» **What you have to do**
Using the listing below, output only the lines from the one that contains "Table of contents" through the one that contains "Mike has been a board member, Chairman of", inclusive, exactly as given and without images.

» **Dataset entries**

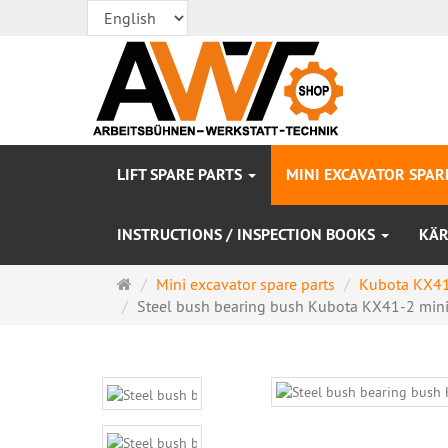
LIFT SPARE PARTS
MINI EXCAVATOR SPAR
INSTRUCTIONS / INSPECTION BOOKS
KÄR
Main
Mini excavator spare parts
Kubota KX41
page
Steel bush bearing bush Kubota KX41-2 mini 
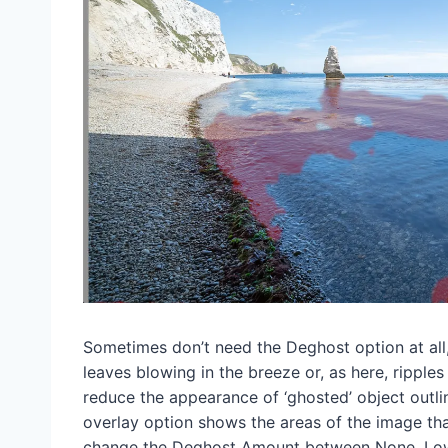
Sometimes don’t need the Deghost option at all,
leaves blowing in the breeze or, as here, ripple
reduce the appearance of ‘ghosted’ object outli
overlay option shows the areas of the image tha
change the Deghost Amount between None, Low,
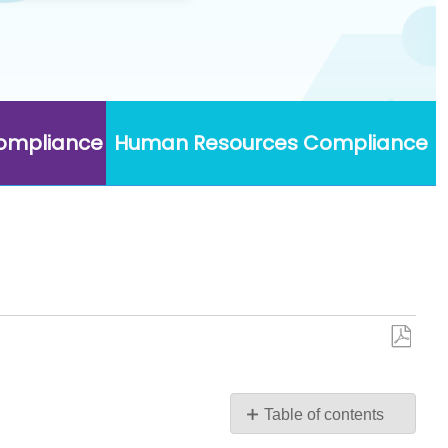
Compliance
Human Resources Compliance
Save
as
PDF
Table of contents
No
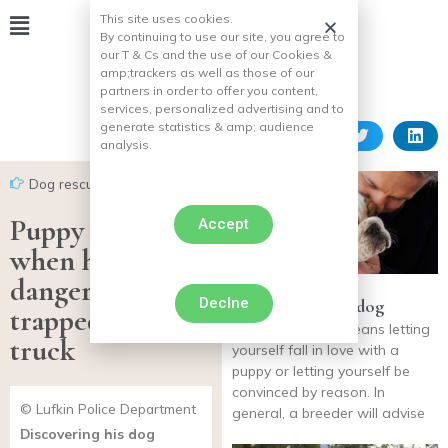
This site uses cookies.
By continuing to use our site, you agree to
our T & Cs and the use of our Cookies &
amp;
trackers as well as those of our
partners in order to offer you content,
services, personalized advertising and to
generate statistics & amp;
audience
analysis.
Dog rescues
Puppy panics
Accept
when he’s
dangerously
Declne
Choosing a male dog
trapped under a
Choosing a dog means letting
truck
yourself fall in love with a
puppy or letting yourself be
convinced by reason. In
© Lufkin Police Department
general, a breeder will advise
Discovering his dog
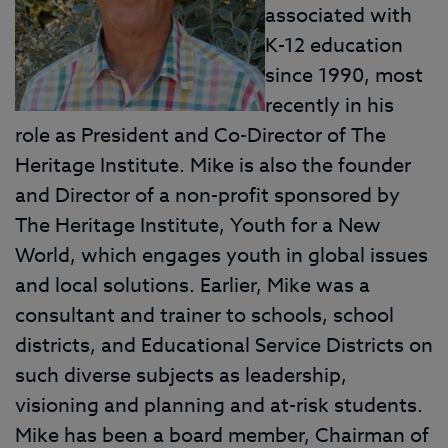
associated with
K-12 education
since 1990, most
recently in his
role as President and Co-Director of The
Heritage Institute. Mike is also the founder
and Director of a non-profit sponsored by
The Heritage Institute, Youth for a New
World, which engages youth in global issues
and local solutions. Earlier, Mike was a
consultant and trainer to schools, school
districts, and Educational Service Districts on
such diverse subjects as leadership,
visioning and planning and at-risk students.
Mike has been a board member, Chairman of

...

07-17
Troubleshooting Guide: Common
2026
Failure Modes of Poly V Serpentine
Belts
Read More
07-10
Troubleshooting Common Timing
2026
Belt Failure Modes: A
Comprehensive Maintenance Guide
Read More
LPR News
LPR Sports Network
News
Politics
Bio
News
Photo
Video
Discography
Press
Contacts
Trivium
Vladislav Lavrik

---

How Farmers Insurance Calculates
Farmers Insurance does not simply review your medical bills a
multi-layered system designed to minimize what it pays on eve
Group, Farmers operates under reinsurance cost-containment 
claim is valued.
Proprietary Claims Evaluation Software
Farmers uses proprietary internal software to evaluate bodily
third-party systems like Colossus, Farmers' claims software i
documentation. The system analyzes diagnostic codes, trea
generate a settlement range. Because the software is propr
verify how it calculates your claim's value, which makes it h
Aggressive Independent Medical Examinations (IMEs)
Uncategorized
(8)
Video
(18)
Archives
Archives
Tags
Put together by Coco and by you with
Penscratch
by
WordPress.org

» **Written solution**
Table of contents
No
This site uses cookies.
By continuing to use our site, you agree to
our T & Cs and the use of our Cookies &
amp;
trackers as well as those of our
partners in order to offer you content,
services, personalized advertising and to
generate statistics & amp;
audience
analysis.
Dog rescues
Puppy panics
Accept
when he’s
dangerously
Declne
Choosing a male dog
trapped under a
Choosing a dog means letting
truck
yourself fall in love with a
puppy or letting yourself be
convinced by reason. In
© Lufkin Police Department
general, a breeder will advise
Discovering his dog
associated with
K-12 education
since 1990, most
recently in his
role as President and Co-Director of The
Heritage Institute. Mike is also the founder
and Director of a non-profit sponsored by
The Heritage Institute, Youth for a New
World, which engages youth in global issues
and local solutions. Earlier, Mike was a
consultant and trainer to schools, school
districts, and Educational Service Districts on
such diverse subjects as leadership,
visioning and planning and at-risk students.
Mike has been a board member, Chairman of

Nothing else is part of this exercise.